Par un mémoire en défense, enregistré le 28 juin 2023, l’ENAC, représentée par Me Herrmann, conclut au rejet de la requête et à ce que la somme de 2 500 euros soit mise à la charge de Mme A au titre de l’article L. 761-1 du code de justice administrative.
Il fait valoir que :
— les conclusions de Mme A à fin d’injonction sont irrecevables ;
— les moyens de la requête ne sont pas fondés.
Par ordonnance du 29 juin 2023, la clôture de l’instruction a été reportée au 1er août 2023 à 12 heures.
Vu les autres pièces du dossier.
Vu :
— le code de l’éducation ;
— le code de justice administrative.
Les parties ont été régulièrement averties du jour de l’audience.

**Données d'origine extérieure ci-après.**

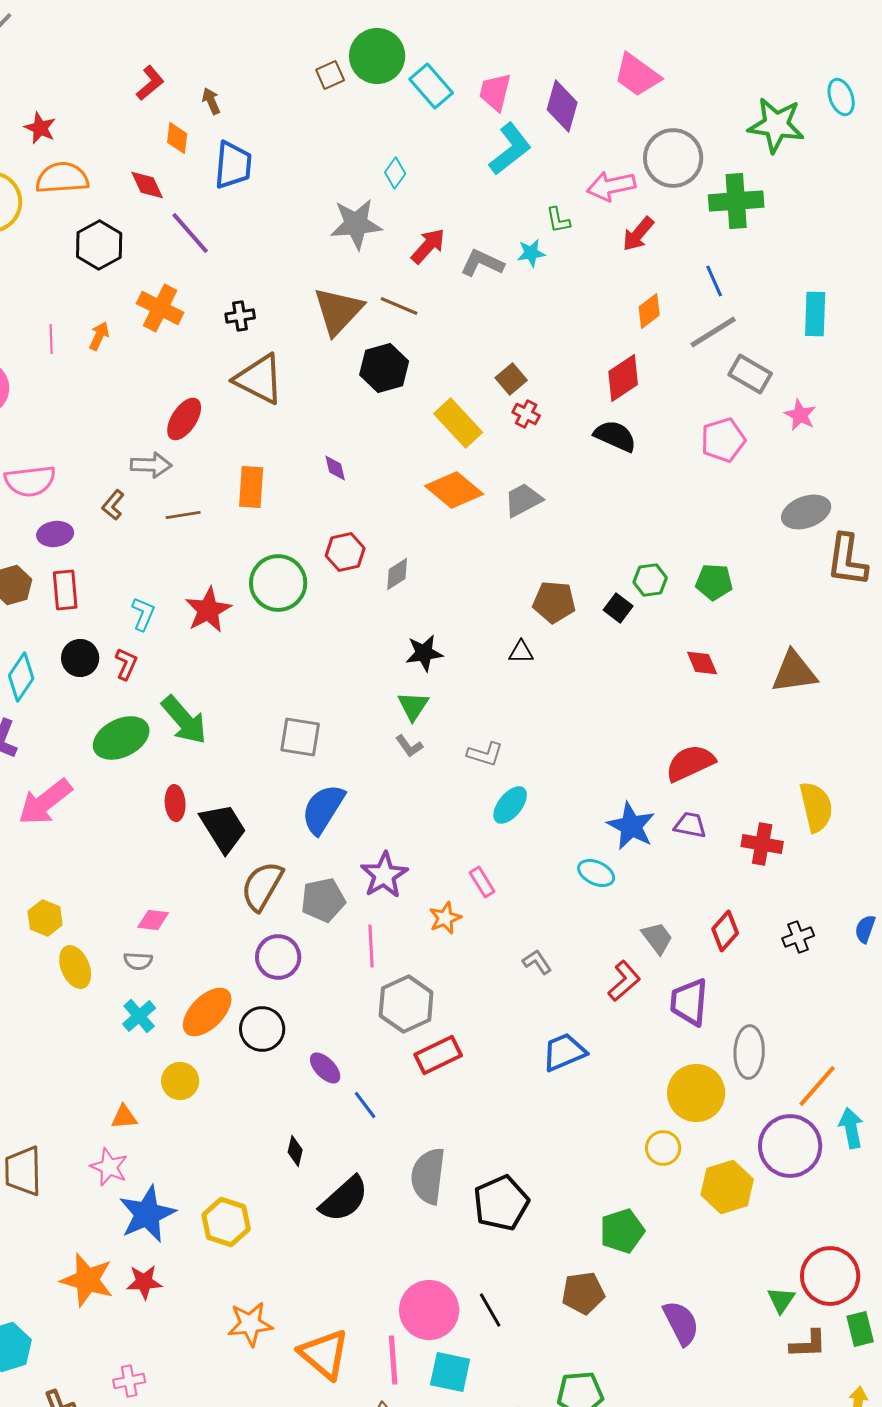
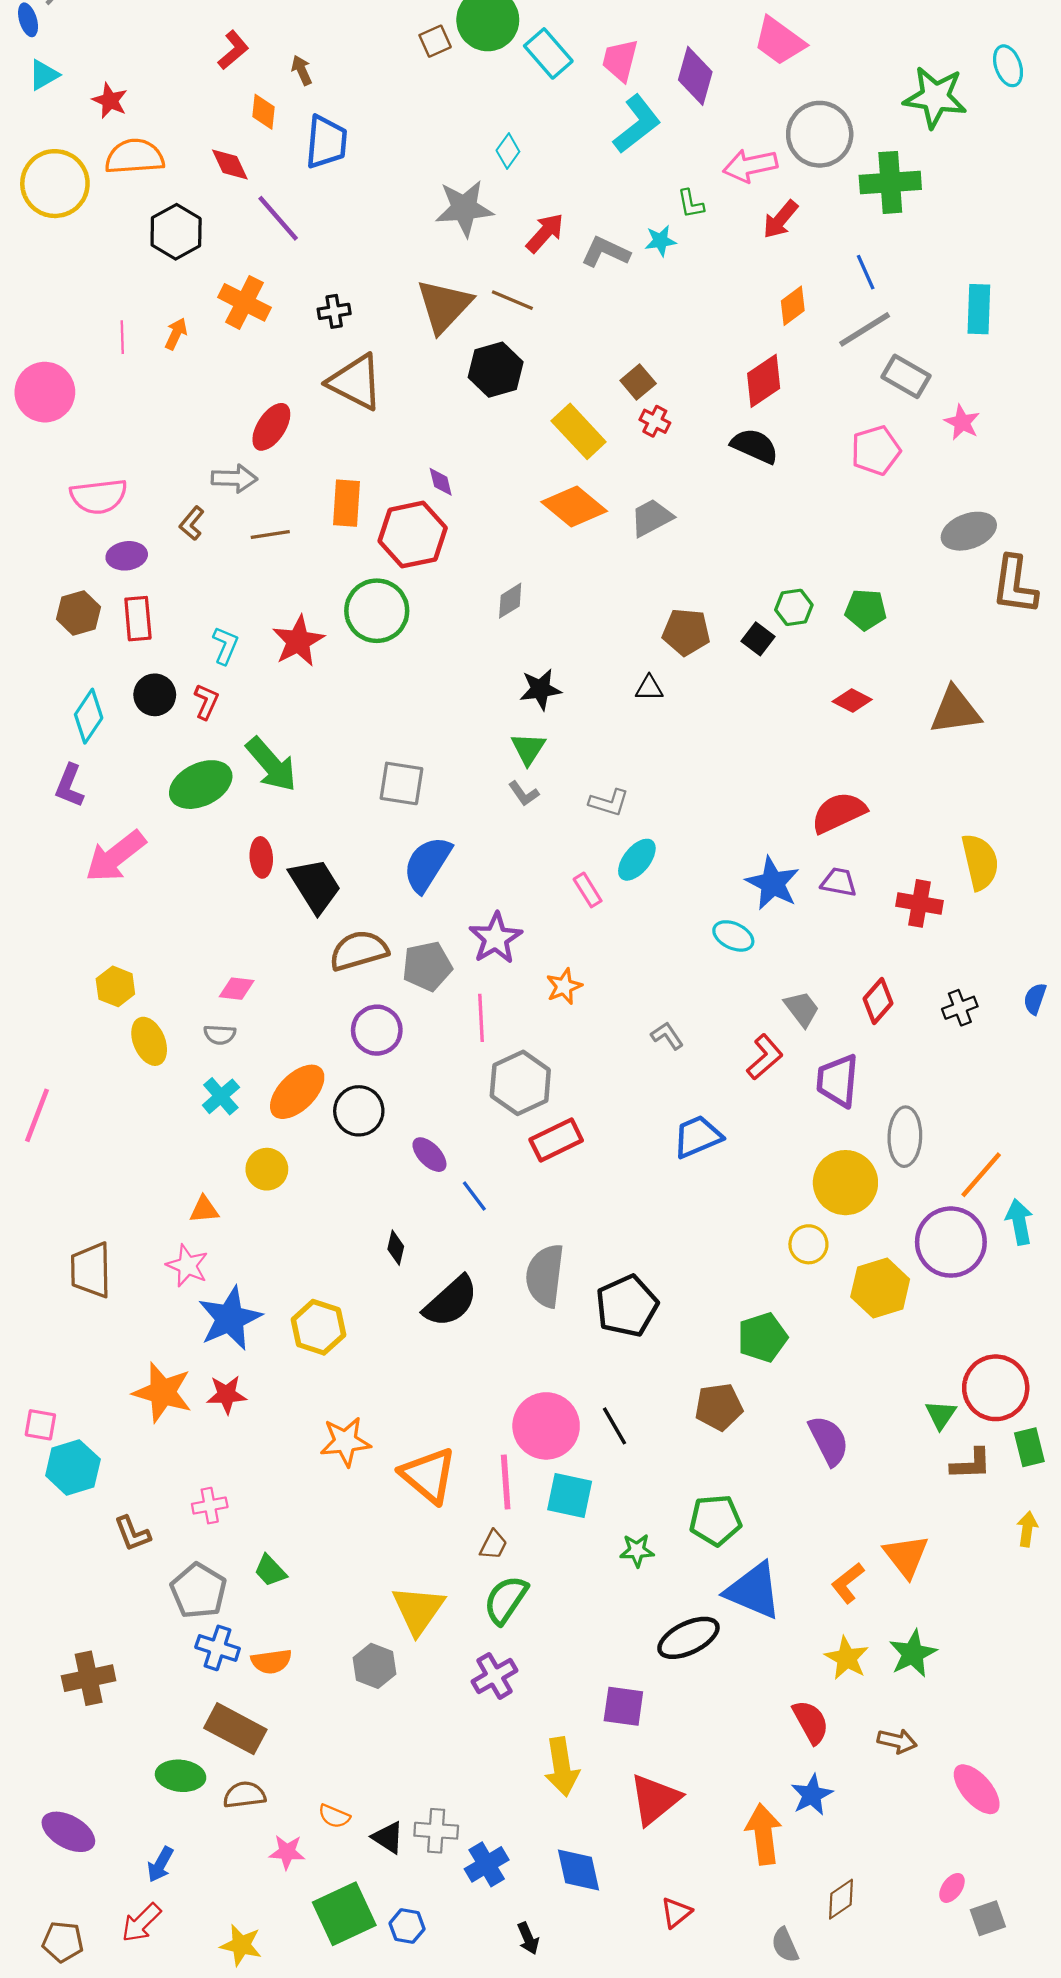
red hexagon: (345, 552) -> (413, 535), moved, size x1.5
red diamond: (702, 663) -> (852, 700), turned -40
pink rectangle: (482, 882) -> (588, 890), moved
brown semicircle: (262, 886) -> (359, 951), turned 44

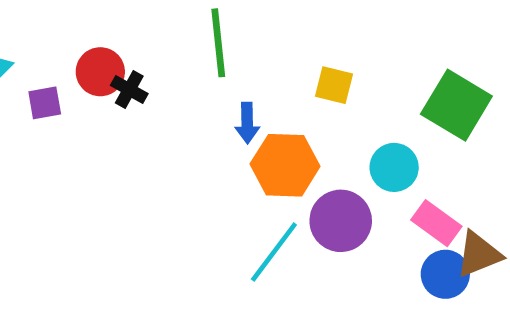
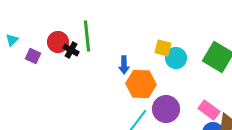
green line: (218, 43) -> (87, 36), moved
purple square: (45, 103) -> (33, 56), turned 35
cyan circle: (394, 167) -> (176, 58), moved

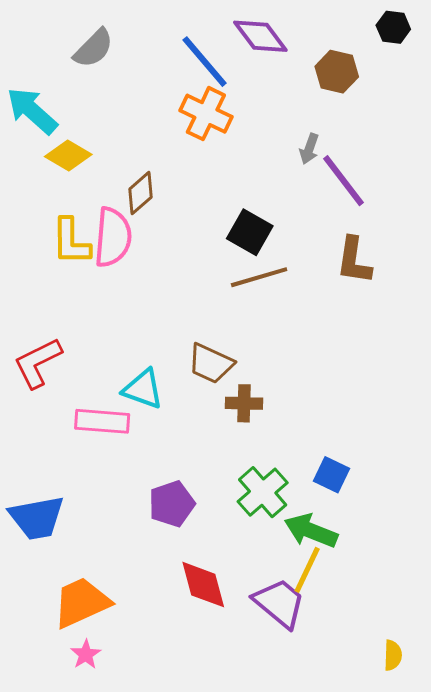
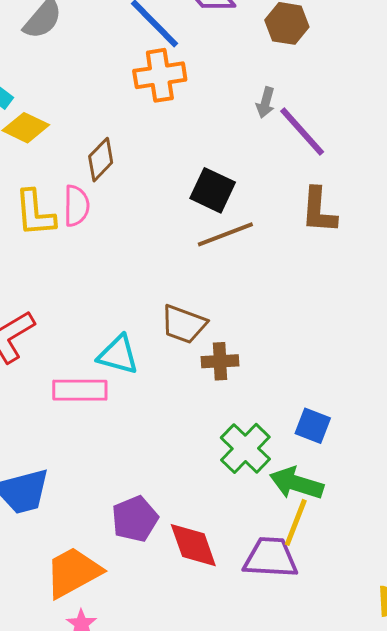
orange cross: (206, 114) -> (160, 75), turned -30
pink semicircle: (113, 237) -> (76, 206), size x0.7
purple pentagon: (172, 504) -> (135, 519), moved
purple trapezoid: (279, 603) -> (271, 558), turned -32

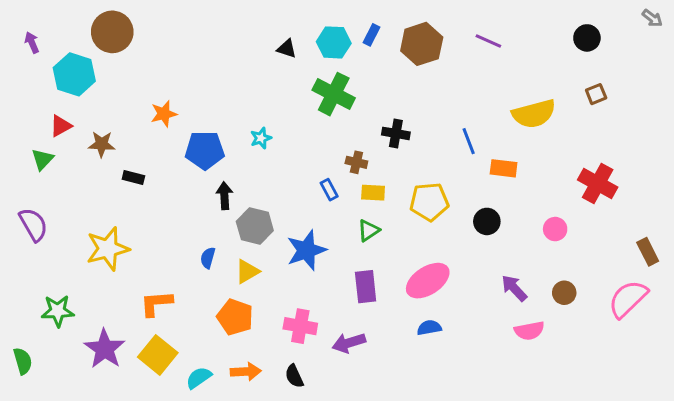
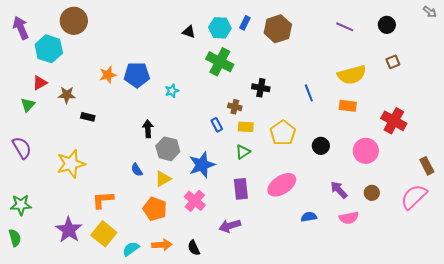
purple line: (488, 41) -> (345, 27), moved
purple arrow: (32, 42) -> (21, 28), size x1.6
blue pentagon: (205, 150) -> (137, 75), moved
orange rectangle: (504, 168) -> (348, 106), moved
yellow pentagon: (429, 202) -> (283, 133), turned -30
pink circle: (555, 229) -> (366, 151), size x1.6
blue semicircle: (208, 258) -> (137, 170), turned -48
green star: (58, 311) -> (21, 205), moved
pink cross: (300, 326) -> (195, 201), moved, turned 30
blue semicircle: (429, 328) -> (309, 217), moved

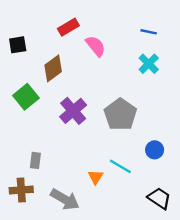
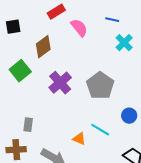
blue line: (149, 32) -> (112, 20), moved
orange triangle: (96, 177) -> (79, 139), turned -40

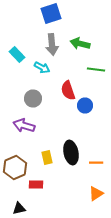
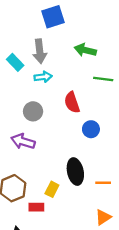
gray arrow: (52, 44) -> (40, 51), moved
cyan arrow: (42, 68) -> (43, 77), turned -35
blue circle: (85, 106) -> (91, 129), moved
yellow rectangle: (47, 158) -> (52, 189), moved, turned 40

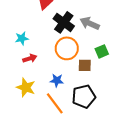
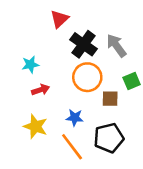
gray arrow: (90, 23) -> (116, 46), turned 30

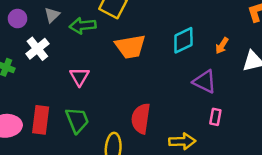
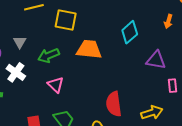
green arrow: (83, 26) -> (48, 55), moved
orange arrow: (222, 46) -> (168, 21), moved
orange trapezoid: (130, 47) -> (89, 49), turned -148

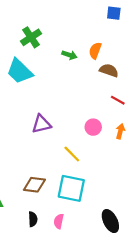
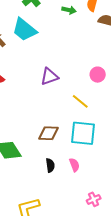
pink semicircle: (59, 221) -> (74, 165), turned 152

Ont été entendus au cours de l’audience publique :
— le rapport de Mme Lejeune,
— les conclusions de M. Déderen, rapporteur public,
— et les observations de Me Herrmann, représentant de l’ENAC.
Considérant ce qui suit :
1. Le 28 août 2019, Mme A a été admise à l’ENAC (Toulouse) au sein du cursus « Ingénieurs de l’Ecole nationale d’aviation civile » (IENAC) en deuxième année de formation. Par décision du 2 avril 2021, le jury de l’ENAC a autorisé Mme A à redoubler sa troisième année de ce cursus d’ingénieur. Par décision du 22 avril 2022, le directeur général de l’ENAC a prononcé l’arrêt de la scolarité de Mme A. Cette dernière a présenté un recours gracieux devant cette même autorité qui, par courrier du 14 juin 2022, a confirmé la décision précitée du jury. Mme A conteste cette décision devant le présent tribunal.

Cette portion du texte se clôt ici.